[Source records]
--- --- ---
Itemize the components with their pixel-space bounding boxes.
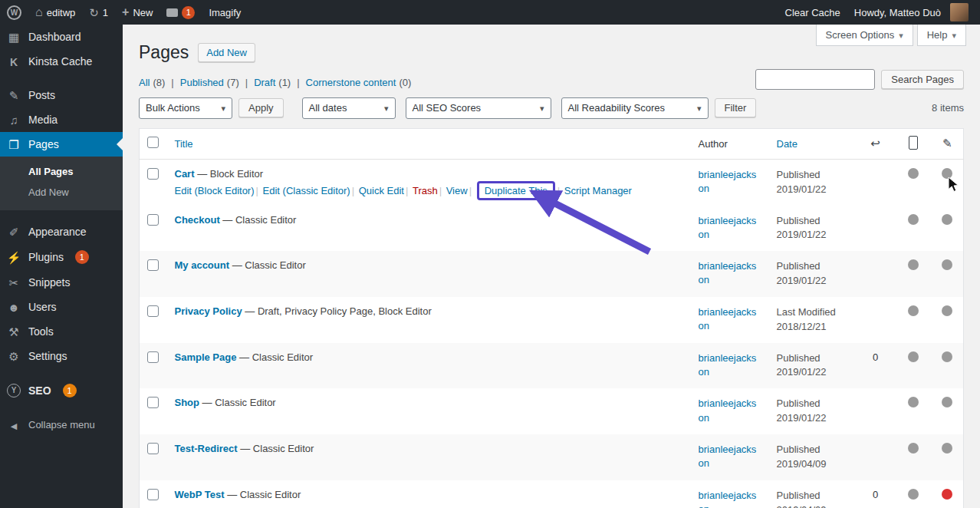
sidebar-item-dashboard[interactable]: Dashboard <box>0 25 123 49</box>
page-title-link[interactable]: Checkout <box>175 214 220 226</box>
table-row: Sample Page — Classic Editor brianleejac… <box>140 343 964 389</box>
updates-icon <box>89 7 99 18</box>
sidebar-item-users[interactable]: Users <box>0 295 123 319</box>
account-menu[interactable]: Howdy, Matteo Duò <box>847 0 975 25</box>
dates-filter-select[interactable]: All dates <box>302 97 396 119</box>
plugins-badge: 1 <box>75 250 89 264</box>
date-value: 2019/01/22 <box>777 228 849 242</box>
action-edit-block-editor[interactable]: Edit (Block Editor) <box>175 185 255 196</box>
sidebar-item-appearance[interactable]: Appearance <box>0 219 123 244</box>
filter-draft: Draft(1) <box>239 77 291 88</box>
page-title-link[interactable]: Shop <box>175 397 200 408</box>
wordpress-logo-menu[interactable] <box>0 0 28 25</box>
filter-cornerstone: Cornerstone content(0) <box>291 77 411 88</box>
settings-icon <box>6 351 21 362</box>
sidebar-item-plugins[interactable]: Plugins 1 <box>0 244 123 270</box>
post-state: — Classic Editor <box>199 397 276 408</box>
select-all-checkbox[interactable] <box>147 137 159 148</box>
sidebar-item-media[interactable]: Media <box>0 107 123 132</box>
seo-badge: 1 <box>63 384 77 397</box>
row-checkbox[interactable] <box>147 489 159 500</box>
yoast-seo-icon <box>6 384 21 397</box>
author-link[interactable]: brianleejackson <box>699 443 761 470</box>
menu-separator <box>0 210 123 219</box>
author-link[interactable]: brianleejackson <box>699 305 761 333</box>
post-state: — Block Editor <box>195 168 264 180</box>
page-title-link[interactable]: WebP Test <box>175 489 225 500</box>
sidebar-item-settings[interactable]: Settings <box>0 344 123 368</box>
bulk-actions-select[interactable]: Bulk Actions <box>139 97 232 119</box>
author-link[interactable]: brianleejackson <box>699 489 761 508</box>
add-new-button[interactable]: Add New <box>198 43 255 62</box>
readability-scores-select[interactable]: All Readability Scores <box>561 97 709 119</box>
action-duplicate-this[interactable]: Duplicate This <box>485 185 548 196</box>
site-name-menu[interactable]: editwp <box>28 0 82 25</box>
date-status: Published <box>777 397 849 411</box>
sidebar-item-pages[interactable]: Pages <box>0 132 123 157</box>
scissors-icon <box>6 277 21 289</box>
page-title-link[interactable]: Cart <box>175 168 195 180</box>
sidebar-item-kinsta-cache[interactable]: Kinsta Cache <box>0 49 123 74</box>
row-checkbox[interactable] <box>147 168 159 180</box>
action-trash[interactable]: Trash <box>413 185 438 196</box>
row-checkbox[interactable] <box>147 351 159 363</box>
imagify-menu[interactable]: Imagify <box>202 0 248 25</box>
row-checkbox[interactable] <box>147 397 159 408</box>
sidebar-item-seo[interactable]: SEO 1 <box>0 378 123 404</box>
updates-menu[interactable]: 1 <box>82 0 115 25</box>
chevron-down-icon <box>899 29 903 41</box>
row-checkbox[interactable] <box>147 443 159 454</box>
column-header-author: Author <box>699 138 728 150</box>
page-title-link[interactable]: Test-Redirect <box>175 443 238 454</box>
post-state: — Classic Editor <box>238 443 314 454</box>
submenu-item-add-new[interactable]: Add New <box>0 182 123 203</box>
submenu-item-all-pages[interactable]: All Pages <box>0 161 123 182</box>
row-checkbox[interactable] <box>147 259 159 271</box>
author-link[interactable]: brianleejackson <box>699 214 761 242</box>
action-script-manager[interactable]: Script Manager <box>564 185 632 196</box>
author-link[interactable]: brianleejackson <box>699 397 761 424</box>
table-toolbar: Bulk Actions Apply All dates All SEO Sco… <box>123 88 980 119</box>
action-view[interactable]: View <box>446 185 468 196</box>
table-row: Shop — Classic Editor brianleejackson Pu… <box>140 388 964 434</box>
date-status: Published <box>777 168 849 183</box>
action-quick-edit[interactable]: Quick Edit <box>359 185 404 196</box>
readability-score-dot <box>942 168 952 179</box>
apply-button[interactable]: Apply <box>238 98 284 117</box>
author-link[interactable]: brianleejackson <box>699 168 761 196</box>
row-checkbox[interactable] <box>147 305 159 317</box>
sidebar-item-snippets[interactable]: Snippets <box>0 270 123 295</box>
row-checkbox[interactable] <box>147 214 159 226</box>
date-value: 2019/01/22 <box>777 411 849 426</box>
readability-score-dot <box>942 489 952 500</box>
annotation-highlight-box: Duplicate This <box>477 181 555 200</box>
filter-button[interactable]: Filter <box>715 98 757 117</box>
action-edit-classic-editor[interactable]: Edit (Classic Editor) <box>263 185 350 196</box>
search-pages-button[interactable]: Search Pages <box>881 70 964 89</box>
page-title-link[interactable]: My account <box>175 259 230 271</box>
post-state: — Draft, Privacy Policy Page, Block Edit… <box>242 305 432 317</box>
column-header-title[interactable]: Title <box>175 138 193 150</box>
comments-menu[interactable]: 1 <box>159 0 202 25</box>
sidebar-item-tools[interactable]: Tools <box>0 319 123 344</box>
redirect-icon <box>864 137 887 150</box>
comments-badge: 1 <box>182 6 195 19</box>
search-input[interactable] <box>755 69 875 90</box>
howdy-label: Howdy, Matteo Duò <box>854 7 941 18</box>
author-link[interactable]: brianleejackson <box>699 351 761 379</box>
author-link[interactable]: brianleejackson <box>699 259 761 287</box>
sidebar-item-posts[interactable]: Posts <box>0 83 123 107</box>
date-value: 2019/01/22 <box>777 274 849 289</box>
tools-icon <box>6 326 21 338</box>
page-title-link[interactable]: Privacy Policy <box>175 305 242 317</box>
column-header-date[interactable]: Date <box>777 138 797 150</box>
clear-cache-button[interactable]: Clear Cache <box>778 0 847 25</box>
page-title-link[interactable]: Sample Page <box>175 351 237 363</box>
seo-scores-select[interactable]: All SEO Scores <box>406 97 551 119</box>
screen-options-button[interactable]: Screen Options <box>816 25 913 46</box>
new-content-menu[interactable]: New <box>115 0 159 25</box>
seo-score-dot <box>908 489 919 500</box>
help-button[interactable]: Help <box>917 25 966 46</box>
sidebar-item-collapse-menu[interactable]: Collapse menu <box>0 413 123 437</box>
admin-bar: editwp 1 New 1 Imagify Clear Cache <box>0 0 980 25</box>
--- --- ---
• _Problem description_: The images are to be left out; every line above should be set down exactly.

• _Completed task_:
Itemize the components with their pixel-space bounding boxes.
sidebar-item-dashboard[interactable]: Dashboard <box>0 25 123 49</box>
page-title-link[interactable]: Checkout <box>175 214 220 226</box>
table-row: Sample Page — Classic Editor brianleejac… <box>140 343 964 389</box>
updates-icon <box>89 7 99 18</box>
sidebar-item-users[interactable]: Users <box>0 295 123 319</box>
account-menu[interactable]: Howdy, Matteo Duò <box>847 0 975 25</box>
dates-filter-select[interactable]: All dates <box>302 97 396 119</box>
plugins-badge: 1 <box>75 250 89 264</box>
date-value: 2019/01/22 <box>777 228 849 242</box>
action-edit-block-editor[interactable]: Edit (Block Editor) <box>175 185 255 196</box>
sidebar-item-appearance[interactable]: Appearance <box>0 219 123 244</box>
filter-draft: Draft(1) <box>239 77 291 88</box>
page-title-link[interactable]: Shop <box>175 397 200 408</box>
wordpress-logo-menu[interactable] <box>0 0 28 25</box>
filter-cornerstone: Cornerstone content(0) <box>291 77 411 88</box>
settings-icon <box>6 351 21 362</box>
sidebar-item-plugins[interactable]: Plugins 1 <box>0 244 123 270</box>
post-state: — Classic Editor <box>199 397 276 408</box>
select-all-checkbox[interactable] <box>147 137 159 148</box>
sidebar-item-media[interactable]: Media <box>0 107 123 132</box>
seo-badge: 1 <box>63 384 77 397</box>
row-checkbox[interactable] <box>147 489 159 500</box>
yoast-seo-icon <box>6 384 21 397</box>
author-link[interactable]: brianleejackson <box>699 443 761 470</box>
menu-separator <box>0 210 123 219</box>
author-link[interactable]: brianleejackson <box>699 305 761 333</box>
post-state: — Block Editor <box>195 168 264 180</box>
page-title-link[interactable]: WebP Test <box>175 489 225 500</box>
sidebar-item-settings[interactable]: Settings <box>0 344 123 368</box>
bulk-actions-select[interactable]: Bulk Actions <box>139 97 232 119</box>
author-link[interactable]: brianleejackson <box>699 489 761 508</box>
add-new-button[interactable]: Add New <box>198 43 255 62</box>
readability-scores-select[interactable]: All Readability Scores <box>561 97 709 119</box>
action-duplicate-this[interactable]: Duplicate This <box>485 185 548 196</box>
site-name-menu[interactable]: editwp <box>28 0 82 25</box>
date-status: Published <box>777 397 849 411</box>
sidebar-item-pages[interactable]: Pages <box>0 132 123 157</box>
scissors-icon <box>6 277 21 289</box>
page-title-link[interactable]: Cart <box>175 168 195 180</box>
sidebar-item-kinsta-cache[interactable]: Kinsta Cache <box>0 49 123 74</box>
row-checkbox[interactable] <box>147 168 159 180</box>
action-trash[interactable]: Trash <box>413 185 438 196</box>
row-checkbox[interactable] <box>147 351 159 363</box>
imagify-menu[interactable]: Imagify <box>202 0 248 25</box>
row-checkbox[interactable] <box>147 397 159 408</box>
sidebar-item-seo[interactable]: SEO 1 <box>0 378 123 404</box>
updates-menu[interactable]: 1 <box>82 0 115 25</box>
chevron-down-icon <box>899 29 903 41</box>
row-checkbox[interactable] <box>147 443 159 454</box>
column-header-author: Author <box>699 138 728 150</box>
page-title-link[interactable]: Test-Redirect <box>175 443 238 454</box>
post-state: — Classic Editor <box>238 443 314 454</box>
submenu-item-add-new[interactable]: Add New <box>0 182 123 203</box>
submenu-item-all-pages[interactable]: All Pages <box>0 161 123 182</box>
row-checkbox[interactable] <box>147 259 159 271</box>
author-link[interactable]: brianleejackson <box>699 214 761 242</box>
action-script-manager[interactable]: Script Manager <box>564 185 632 196</box>
author-link[interactable]: brianleejackson <box>699 397 761 424</box>
table-toolbar: Bulk Actions Apply All dates All SEO Sco… <box>123 88 980 119</box>
action-view[interactable]: View <box>446 185 468 196</box>
table-row: Shop — Classic Editor brianleejackson Pu… <box>140 388 964 434</box>
date-status: Published <box>777 168 849 183</box>
action-quick-edit[interactable]: Quick Edit <box>359 185 404 196</box>
readability-score-dot <box>942 168 952 179</box>
apply-button[interactable]: Apply <box>238 98 284 117</box>
author-link[interactable]: brianleejackson <box>699 168 761 196</box>
row-checkbox[interactable] <box>147 305 159 317</box>
sidebar-item-snippets[interactable]: Snippets <box>0 270 123 295</box>
row-checkbox[interactable] <box>147 214 159 226</box>
date-value: 2019/01/22 <box>777 411 849 426</box>
readability-score-dot <box>942 489 952 500</box>
annotation-highlight-box: Duplicate This <box>477 181 555 200</box>
filter-button[interactable]: Filter <box>715 98 757 117</box>
action-edit-classic-editor[interactable]: Edit (Classic Editor) <box>263 185 350 196</box>
search-pages-button[interactable]: Search Pages <box>881 70 964 89</box>
page-title-link[interactable]: My account <box>175 259 230 271</box>
post-state: — Draft, Privacy Policy Page, Block Edit… <box>242 305 432 317</box>
column-header-title[interactable]: Title <box>175 138 193 150</box>
comments-menu[interactable]: 1 <box>159 0 202 25</box>
sidebar-item-tools[interactable]: Tools <box>0 319 123 344</box>
redirect-icon <box>864 137 887 150</box>
comments-badge: 1 <box>182 6 195 19</box>
search-input[interactable] <box>755 69 875 90</box>
howdy-label: Howdy, Matteo Duò <box>854 7 941 18</box>
author-link[interactable]: brianleejackson <box>699 351 761 379</box>
author-link[interactable]: brianleejackson <box>699 259 761 287</box>
sidebar-item-posts[interactable]: Posts <box>0 83 123 107</box>
date-value: 2019/01/22 <box>777 274 849 289</box>
tools-icon <box>6 326 21 338</box>
page-title-link[interactable]: Privacy Policy <box>175 305 242 317</box>
column-header-date[interactable]: Date <box>777 138 797 150</box>
clear-cache-button[interactable]: Clear Cache <box>778 0 847 25</box>
page-title-link[interactable]: Sample Page <box>175 351 237 363</box>
seo-scores-select[interactable]: All SEO Scores <box>406 97 551 119</box>
screen-options-button[interactable]: Screen Options <box>816 25 913 46</box>
new-content-menu[interactable]: New <box>115 0 159 25</box>
seo-score-dot <box>908 489 919 500</box>
help-button[interactable]: Help <box>917 25 966 46</box>
sidebar-item-collapse-menu[interactable]: Collapse menu <box>0 413 123 437</box>
admin-bar: editwp 1 New 1 Imagify Clear Cache <box>0 0 980 25</box>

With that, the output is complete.